Last night’s Symphony, with its title 'The Great Unknown', struggled with this mystery of the Holy Spirit, exploring the Third Person of the Blessed Trinity in words and images which gave rise and shape to the music.

Those images include, of course, the great image of fire, presented to us again in this morning's passage from the Gospel of St Luke. Jesus said: 'I have come to bring fire to the earth and how I wish it were blazing already!' (Luke 12:49).  It is the fire of the Holy Spirit of which he is speaking, a fire that gives energy, new life, that purifies and enlightens, that warms and comforts, a fire that nothing can extinguish, not even the most momentous of torrents and floods.

Yet fire is also terrifying. So too is the Holy Spirit if, above all, we want to cling to our home comforts and avoid every fresh challenge of following Jesus. That fire will not go away. It will disturb us and seek us out until we turn to him again in our hearts and are cleansed and recreated.

My brother lived in Australia and loved its outback. He showed me, once, the effects of a bushfire. Everything was reduced to ash and cinders. Yet even before the heat had gone out of the ruined earth, we could see the fresh buds of new life emerging from the burned-out remains.

In Jewish reading, the fire of God is always a judgement. That makes it awesome indeed. And Jesus says the same to us, in that passage from the Gospel of St John (John 16:8) where we read that the Holy Spirit will come to teach how wrong the world is: wrong about sin - about what evil truly is; wrong about righteousness - about where true life is to be found; wrong about judgement - about whose opinion really matters and whose judgement should be our only concern. The horizons offered by our world are short-range, prompting such an impoverished view of values and hopes by which to live.

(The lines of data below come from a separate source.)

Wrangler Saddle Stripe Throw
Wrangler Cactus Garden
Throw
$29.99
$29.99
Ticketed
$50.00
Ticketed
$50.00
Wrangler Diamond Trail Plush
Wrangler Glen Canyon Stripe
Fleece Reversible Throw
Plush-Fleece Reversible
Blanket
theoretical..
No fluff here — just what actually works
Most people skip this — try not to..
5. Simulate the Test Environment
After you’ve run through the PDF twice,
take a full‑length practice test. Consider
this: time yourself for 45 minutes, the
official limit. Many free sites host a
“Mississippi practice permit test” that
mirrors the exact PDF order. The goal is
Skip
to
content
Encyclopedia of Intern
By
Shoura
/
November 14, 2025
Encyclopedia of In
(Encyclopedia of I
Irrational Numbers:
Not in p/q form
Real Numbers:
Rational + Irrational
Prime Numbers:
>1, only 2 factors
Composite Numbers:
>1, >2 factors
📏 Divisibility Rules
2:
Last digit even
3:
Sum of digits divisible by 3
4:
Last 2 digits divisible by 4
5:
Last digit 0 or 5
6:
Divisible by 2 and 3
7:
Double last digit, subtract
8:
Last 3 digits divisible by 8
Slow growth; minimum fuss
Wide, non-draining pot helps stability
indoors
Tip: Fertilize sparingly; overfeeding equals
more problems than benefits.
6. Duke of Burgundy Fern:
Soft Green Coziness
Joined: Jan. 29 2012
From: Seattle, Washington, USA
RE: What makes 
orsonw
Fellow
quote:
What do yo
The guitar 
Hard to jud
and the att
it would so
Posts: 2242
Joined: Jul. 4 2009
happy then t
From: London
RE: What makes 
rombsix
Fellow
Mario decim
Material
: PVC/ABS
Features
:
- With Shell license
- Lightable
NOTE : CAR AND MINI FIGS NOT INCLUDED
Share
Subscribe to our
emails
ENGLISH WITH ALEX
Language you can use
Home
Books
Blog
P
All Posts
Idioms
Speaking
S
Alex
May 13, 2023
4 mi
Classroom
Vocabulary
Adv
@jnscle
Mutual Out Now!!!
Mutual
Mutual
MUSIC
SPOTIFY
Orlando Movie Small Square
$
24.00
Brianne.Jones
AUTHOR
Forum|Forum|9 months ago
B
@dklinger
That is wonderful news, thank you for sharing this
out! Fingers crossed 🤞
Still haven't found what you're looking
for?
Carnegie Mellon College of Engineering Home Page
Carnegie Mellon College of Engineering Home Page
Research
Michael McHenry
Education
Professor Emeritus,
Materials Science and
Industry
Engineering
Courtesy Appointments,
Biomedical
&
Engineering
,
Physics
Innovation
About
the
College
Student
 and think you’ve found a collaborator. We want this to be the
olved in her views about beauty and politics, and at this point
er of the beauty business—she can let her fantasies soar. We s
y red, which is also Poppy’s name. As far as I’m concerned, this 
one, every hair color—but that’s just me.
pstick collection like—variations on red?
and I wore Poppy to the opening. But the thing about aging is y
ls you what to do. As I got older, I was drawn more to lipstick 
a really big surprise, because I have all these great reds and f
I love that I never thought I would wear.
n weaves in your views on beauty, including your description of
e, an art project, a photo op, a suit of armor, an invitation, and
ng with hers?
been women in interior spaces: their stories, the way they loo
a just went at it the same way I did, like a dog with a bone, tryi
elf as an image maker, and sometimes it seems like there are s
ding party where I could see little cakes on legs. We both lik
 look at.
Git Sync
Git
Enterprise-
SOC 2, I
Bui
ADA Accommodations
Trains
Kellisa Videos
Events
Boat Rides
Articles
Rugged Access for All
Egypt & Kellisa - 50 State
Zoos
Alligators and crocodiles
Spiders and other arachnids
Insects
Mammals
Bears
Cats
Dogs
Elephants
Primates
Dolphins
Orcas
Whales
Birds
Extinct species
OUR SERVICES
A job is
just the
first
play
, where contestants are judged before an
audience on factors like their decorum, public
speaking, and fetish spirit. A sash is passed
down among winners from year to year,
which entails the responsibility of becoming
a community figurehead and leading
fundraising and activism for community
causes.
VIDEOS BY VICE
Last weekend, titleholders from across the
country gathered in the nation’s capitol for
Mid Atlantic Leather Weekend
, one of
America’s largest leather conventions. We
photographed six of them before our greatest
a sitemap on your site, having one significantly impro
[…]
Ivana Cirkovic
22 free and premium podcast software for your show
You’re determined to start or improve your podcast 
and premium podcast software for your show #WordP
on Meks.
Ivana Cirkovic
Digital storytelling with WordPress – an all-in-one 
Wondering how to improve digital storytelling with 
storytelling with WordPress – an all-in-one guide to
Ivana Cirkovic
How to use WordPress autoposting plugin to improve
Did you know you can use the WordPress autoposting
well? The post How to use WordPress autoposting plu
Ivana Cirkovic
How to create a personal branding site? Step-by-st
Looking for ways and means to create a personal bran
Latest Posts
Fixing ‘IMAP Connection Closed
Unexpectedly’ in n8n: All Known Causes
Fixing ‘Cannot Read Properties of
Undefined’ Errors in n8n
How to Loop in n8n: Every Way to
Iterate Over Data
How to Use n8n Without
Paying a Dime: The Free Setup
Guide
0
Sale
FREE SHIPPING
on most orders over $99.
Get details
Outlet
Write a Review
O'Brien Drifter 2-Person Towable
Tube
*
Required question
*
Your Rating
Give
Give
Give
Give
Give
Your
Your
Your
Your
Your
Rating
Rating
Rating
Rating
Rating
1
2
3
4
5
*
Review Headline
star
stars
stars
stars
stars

Taught by the Holy Spirit we lift our eyes to the new horizons, which alone are the sure guide as we negotiate our daily lives. This same Spirit helps us to establish, deep within our hearts and souls, that inner core of truth and love, rooted in our relationship with Jesus, which is the foundation of our greater future. This is all the work of the Holy Spirit, and the call of beauty, so often restoring in us a life-giving perspective and refreshing us in spirit, is the gift of his grace too.

Today we thank God for every work of the Holy Spirit, but especially in all who create beauty in our world. We thank God for the gifts he gives, particularly the talent and gifts of musicians and composers, not least those of Sir James MacMillan who, with graciousness and skill, help us over many years to raise our minds, hearts and voices to the glory of God, Father, Son and Holy Spirit. Amen.